%%

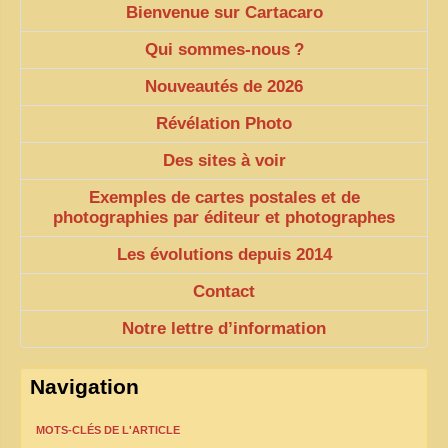
Bienvenue sur Cartacaro
Qui sommes-nous
?
Nouveautés de 2026
Révélation Photo
Des sites à voir
Exemples de cartes postales et de
photographies par éditeur et photographes
Les évolutions depuis 2014
Contact
Notre lettre d’information
Navigation
MOTS-CLÉS DE L'ARTICLE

%%

**TO DO:**
With the line containing "Des sites à voir" as the first and the last line of the records as the final one, print exactly the lines in that span.

**REPLY:**
Des sites à voir
Exemples de cartes postales et de
photographies par éditeur et photographes
Les évolutions depuis 2014
Contact
Notre lettre d’information
Navigation
MOTS-CLÉS DE L'ARTICLE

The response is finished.